Garnet slumped against the wall and closed her eyes. For the past six months she’d had a heavy heart too, watching the changes in Tobin, and not liking them one bit.

“Now he’s here at the Buckeye trying to drown his sorrows.”

“Oh lordy, that’s not good.”

“Not good at all. And because I know you and Tobin are close, Garnet, I’m gonna break a confidence.” Sherry paused. “Normally you can’t pry this stuff out of me, but it’s important you know where his head is before you come and pick him up.”

“Hit me with it.”

“Tobin plans to give notice at the Split Rock Ranch and Resort tomorrow. He’s made up his mind.
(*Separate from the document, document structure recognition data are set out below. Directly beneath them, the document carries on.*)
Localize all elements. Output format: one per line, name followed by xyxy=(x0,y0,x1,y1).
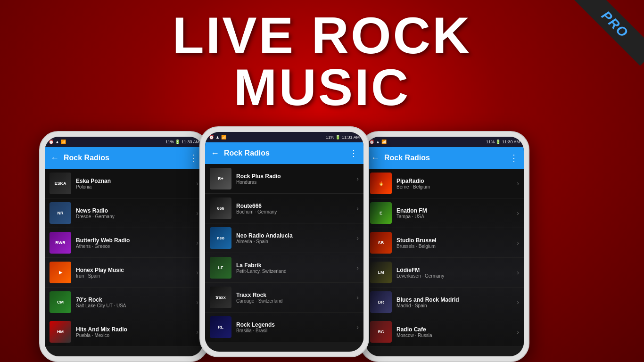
pro-badge: PRO xyxy=(569,0,644,75)
phone-screen: ⏰ ▲ 📶 11% 🔋 11:31 AM ← Rock Radios ⋮ R+ xyxy=(205,132,363,352)
phone-screen: ⏰ ▲ 📶 11% 🔋 11:30 AM ← Rock Radios ⋮ 🔥 xyxy=(365,137,524,356)
phones-container: ⏰ ▲ 📶 11% 🔋 11:33 AM ← Rock Radios ⋮ ESK… xyxy=(39,126,605,362)
radio-list: ESKA Eska Poznan Polonia › NR xyxy=(45,169,203,347)
radio-info: PipaRadio Berne · Belgium xyxy=(396,178,512,189)
radio-name: Neo Radio Andalucia xyxy=(236,232,352,239)
radio-item[interactable]: SB Studio Brussel Brussels · Belgium › xyxy=(365,228,524,258)
radio-info: Studio Brussel Brussels · Belgium xyxy=(396,237,512,249)
thumb-label: ▶ xyxy=(59,270,62,275)
chevron-right-icon: › xyxy=(356,323,359,331)
radio-thumb: HM xyxy=(50,321,71,343)
signal-icon: 📶 xyxy=(61,140,66,144)
phone-2: ⏰ ▲ 📶 11% 🔋 11:31 AM ← Rock Radios ⋮ R+ xyxy=(199,126,369,357)
radio-thumb: traxx xyxy=(210,287,231,308)
radio-location: Puebla · Mexico xyxy=(76,333,191,338)
radio-item[interactable]: NR News Radio Dresde · Germany › xyxy=(45,198,203,228)
chevron-right-icon: › xyxy=(196,298,198,306)
phone-screen: ⏰ ▲ 📶 11% 🔋 11:33 AM ← Rock Radios ⋮ ESK… xyxy=(45,137,203,356)
title-line2: MUSIC xyxy=(0,61,644,113)
radio-name: News Radio xyxy=(76,207,191,214)
app-bar[interactable]: ← Rock Radios ⋮ xyxy=(205,142,363,164)
alarm-icon: ⏰ xyxy=(369,140,374,144)
thumb-label: R+ xyxy=(218,176,223,181)
status-battery-text: 11% 🔋 11:31 AM xyxy=(326,135,360,140)
radio-item[interactable]: traxx Traxx Rock Carouge · Switzerland › xyxy=(205,283,363,313)
thumb-label: LF xyxy=(218,265,223,270)
radio-name: LödieFM xyxy=(396,267,512,273)
radio-location: Irun · Spain xyxy=(76,273,191,279)
radio-info: News Radio Dresde · Germany xyxy=(76,207,191,219)
wifi-icon: ▲ xyxy=(215,135,220,140)
thumb-label: RC xyxy=(378,329,384,334)
radio-location: Brasilia · Brasil xyxy=(236,328,352,333)
thumb-label: LM xyxy=(378,270,384,275)
radio-thumb: RL xyxy=(210,316,231,338)
radio-item[interactable]: CM 70's Rock Salt Lake City UT · USA › xyxy=(45,288,203,317)
thumb-label: 666 xyxy=(217,206,224,211)
radio-location: Tampa · USA xyxy=(396,214,512,219)
radio-info: Route666 Bochum · Germany xyxy=(236,203,352,214)
radio-item[interactable]: R+ Rock Plus Radio Honduras › xyxy=(205,164,363,194)
radio-location: Athens · Greece xyxy=(76,244,191,249)
back-button[interactable]: ← xyxy=(211,148,219,158)
more-button[interactable]: ⋮ xyxy=(349,148,358,158)
signal-icon: 📶 xyxy=(221,135,226,140)
app-bar[interactable]: ← Rock Radios ⋮ xyxy=(45,147,203,169)
chevron-right-icon: › xyxy=(196,269,198,276)
radio-item[interactable]: RC Radio Cafe Moscow · Russia › xyxy=(365,317,524,347)
radio-item[interactable]: 666 Route666 Bochum · Germany › xyxy=(205,194,363,223)
radio-info: Blues and Rock Madrid Madrid · Spain xyxy=(396,296,512,308)
more-button[interactable]: ⋮ xyxy=(510,153,518,163)
radio-item[interactable]: RL Rock Legends Brasilia · Brasil › xyxy=(205,313,363,342)
radio-item[interactable]: HM Hits And Mix Radio Puebla · Mexico › xyxy=(45,317,203,347)
phone-3: ⏰ ▲ 📶 11% 🔋 11:30 AM ← Rock Radios ⋮ 🔥 xyxy=(360,131,529,362)
chevron-right-icon: › xyxy=(356,294,359,301)
alarm-icon: ⏰ xyxy=(49,140,54,144)
radio-item[interactable]: BWR Butterfly Web Radio Athens · Greece … xyxy=(45,228,203,258)
radio-info: Honex Play Music Irun · Spain xyxy=(76,267,191,279)
app-bar-title: Rock Radios xyxy=(224,149,345,157)
app-bar-title: Rock Radios xyxy=(64,154,184,162)
radio-thumb: LF xyxy=(210,257,231,279)
thumb-label: 🔥 xyxy=(379,181,384,186)
status-bar: ⏰ ▲ 📶 11% 🔋 11:30 AM xyxy=(365,137,524,147)
status-bar: ⏰ ▲ 📶 11% 🔋 11:31 AM xyxy=(205,132,363,142)
radio-name: Rock Plus Radio xyxy=(236,173,352,180)
radio-info: Rock Legends Brasilia · Brasil xyxy=(236,321,352,333)
radio-thumb: CM xyxy=(50,291,71,313)
back-button[interactable]: ← xyxy=(371,153,380,163)
radio-item[interactable]: neo Neo Radio Andalucia Almeria · Spain … xyxy=(205,223,363,253)
radio-item[interactable]: BR Blues and Rock Madrid Madrid · Spain … xyxy=(365,288,524,317)
radio-info: LödieFM Leverkusen · Germany xyxy=(396,267,512,279)
radio-item[interactable]: LF La Fabrik Petit-Lancy, Switzerland › xyxy=(205,253,363,283)
radio-name: Route666 xyxy=(236,203,352,209)
wifi-icon: ▲ xyxy=(55,140,59,144)
radio-thumb: ▶ xyxy=(50,262,71,283)
radio-item[interactable]: ESKA Eska Poznan Polonia › xyxy=(45,169,203,198)
status-battery-text: 11% 🔋 11:33 AM xyxy=(165,140,199,144)
radio-item[interactable]: E Enation FM Tampa · USA › xyxy=(365,198,524,228)
radio-name: Honex Play Music xyxy=(76,267,191,273)
app-bar[interactable]: ← Rock Radios ⋮ xyxy=(365,147,524,169)
thumb-label: RL xyxy=(218,325,223,329)
radio-item[interactable]: ▶ Honex Play Music Irun · Spain › xyxy=(45,258,203,288)
thumb-label: HM xyxy=(57,329,64,334)
back-button[interactable]: ← xyxy=(50,153,59,163)
more-button[interactable]: ⋮ xyxy=(189,153,198,163)
phone-1: ⏰ ▲ 📶 11% 🔋 11:33 AM ← Rock Radios ⋮ ESK… xyxy=(39,131,209,362)
title-line1: LIVE ROCK xyxy=(0,9,644,61)
thumb-label: neo xyxy=(217,236,224,240)
radio-thumb: E xyxy=(370,202,392,224)
chevron-right-icon: › xyxy=(356,234,359,242)
radio-thumb: LM xyxy=(370,262,392,283)
thumb-label: CM xyxy=(57,300,64,304)
radio-item[interactable]: 🔥 PipaRadio Berne · Belgium › xyxy=(365,169,524,198)
status-battery-text: 11% 🔋 11:30 AM xyxy=(486,140,520,144)
radio-name: Radio Cafe xyxy=(396,326,512,333)
chevron-right-icon: › xyxy=(517,209,519,217)
radio-item[interactable]: LM LödieFM Leverkusen · Germany › xyxy=(365,258,524,288)
radio-info: Hits And Mix Radio Puebla · Mexico xyxy=(76,326,191,338)
radio-location: Honduras xyxy=(236,180,352,185)
status-left-icons: ⏰ ▲ 📶 xyxy=(49,140,66,144)
radio-location: Polonia xyxy=(76,184,191,189)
He’s ready to move on, out of Muddy Gap for sure, maybe even Wyoming altogether.”

“How far has he slipped down the bottle tonight?”

“He’s not stumbling or picking fights. He’s just melancholy and has had too much to drink to drive.”

“Get his keys.”

“Already got ’em.”

“Can you keep him parked on that barstool another thirty minutes? I’ve gotta call in reinforcements. Lord knows that boy will need to have his truck to go to work tomorrow so we can’t leave it at the bar.”

“No more than thirty minutes,” Sherry warned.

“Don’t you worry. I’ll be there with bells on before that thirty-minute mark.”

Sherry laughed. “Knowing you, Miz G, I’m taking the bells comment literally.”





Chapter One




One week later . . .

Tobin Hale’s cell phone rang for the hundredth time, tempting him to chuck it in the garbage disposal.

So far he’d ignored Tilda’s call, Bernice’s call, Vivien’s call, and Miz Maybelle’s call. When Pearl’s name flashed on the screen, he knew better than to ignore it.

“Hey, Pearl-es-cent, what’s the 411?”

“So your phone isn’t broken, you’re just screening our calls?” she demanded.

“Yes, ma’am. Shit has hit the fan over here and I ain’t in the mood to talk to nobody.”

“Well the same thing has happened over here at Garnet’s house.”

Tobin sipped his beer. “She’s mad that I gave Renner notice last week, isn’t she?” Now that he thought about it, it was sorta weird Garnet hadn’t called to give him what for.

“Of course she’s upset. But there’s loads more going on than that.” There was a shifting noise on the other end of the phone. “Her son is making good on his threat to lock her away where she can’t get into trouble,” Pearl whispered. “Don’t you remember?”

“Pearl, she was blubbering so damn hard I could barely understand anything she said.” Total chaos had erupted inside the lodge when all of the Mud Lilies ladies had shown up.

And he had had his own shit to deal with.

How fucking . . . coincidental that Hugh, the ranch foreman, had decided to lay it all out on the line for their boss, Renner Jackson—on the exact same day Tobin had given his notice. But Hugh had thought ahead and offered to buy the rodeo stock contracting business outright. Great for Hugh, it’d be great for Renner in the long run, but in the short term, that meant Tobin got stuck with doing all the day-to-day work. Again. He’d tried not to be bitter, but dammit. Nothing ever seemed to go his way.

Not true. You found out today you have a job interview in Albuquerque in three weeks.

Finally. Tobin felt as if he’d been in a holding pattern. No one knew that he’d updated his resume and started sending out job applications—two months ago. He considered it a sign he was on the right track the day after he’d given notice to Renner when he’d had an e-mail from one of the places he’d applied, requesting more information on his positions as “reproductive project manager at the Split Rock Ranch” and “genetic research development coordinator for Jackson Stock Contracting.” Yeah, maybe he’d stretched his job titles a tad, but it wasn’t like he didn’t have the education and the hands-on experience to it back up. And it had scored him an in-person interview.